La problématique ressurgit brusquement avec l’actualité entre les demandes des clubs aux joueurs de baisser leur salaire et les différentes œuvres de charités. Les joueurs doivent-ils faire preuve d’exemplarité ?
Image et mimétisme
Ce devoir d’exemplarité est intimé aux footballeurs par deux biais. Le premier, et il est normal, c’est l’image de marque qu’ils représentent sur le terrain, où ils sont filmés et où ils exercent la partie publique de leur métier. Le second consiste justement en le caractère publique de leur activité. Une activité qui plus est très médiatisée et admirée : la moitié de la planète était devant la finale de la Coupe du monde. Du point de vue du club, de la ville et de la nation qu’ils représentent, les joueurs de football semblent donc bien avoir un devoir d’exemplarité dans l’exercice de leurs fonctions, en témoigne la honte que les joueurs de l’Équipe de France ont pu générer lors de la qualification et la tenue de la Coupe du monde 2010.

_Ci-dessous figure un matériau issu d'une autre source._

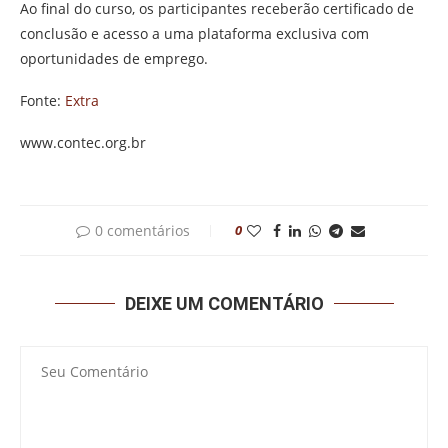
Ao final do curso, os participantes receberão certificado de
conclusão e acesso a uma plataforma exclusiva com
oportunidades de emprego.
Fonte:
Extra
www.contec.org.br
0 comentários
0
DEIXE UM COMENTÁRIO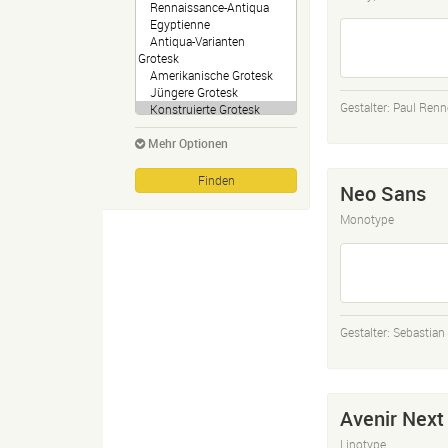
Gestalter:
Paul Renn
Mehr Optionen
Neo Sans
Monotype
Gestalter:
Sebastian 
Avenir Next
Linotype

En plus de l’image et de la représentativité, ce devoir d’exemplarité vient aussi du fait que les footballeurs sont littéralement des exemples. Inévitablement, fédérer une population autour de soi génère l’admiration et l’envie – dans le bon sens du terme – de sa plus jeune génération. Ces enfants s’identifient à des stars parfois à peine majeures, miment leurs gestes techniques sur le terrain, veulent devenir « comme eux ». Ce phénomène s’illustre bien par le port de maillots floqués des noms des joueurs professionnels. Le footballeur devient alors un modèle scruté, copié. Cela vaut aussi bien pour ses dribbles que pour, hélas, ses sauts de comportement, qu’il a comme chaque humain.
Bien sûr, un enfant ne va pas se jeter d’un pont si son joueur préféré venait à le lui dire, mais les joueurs sont ainsi devenus des symboles qui jouent un petit rôle dans l’éducation – au moins footballistique, on peut penser aux comportements vis-à-vis des arbitres par exemple – des enfants, en étant tout bonnement leur modèle.
Hors du rectangle vert ?
Si tout le monde s’accorde à dire qu’insultes et bagarres n’ont rien à faire sur un terrain de football, l’extension de ce devoir d’exemplarité en dehors du rectangle vert reste plus discutée. Car autant la vie privée de ces jeunes adultes ne regarde pas la société tant qu’elle respecte la loi, autant les joueurs restent des exemples pour les jeunes. Bien sûr, en tant que personnalités publiques, ils doivent assumer leurs propos, sorties, comportements et peuvent être, comme tout le monde, critiqués. Mais, justement comme tout le monde, ont-ils pour autant le même devoir d’exemplarité en vacances ou dans la rue ?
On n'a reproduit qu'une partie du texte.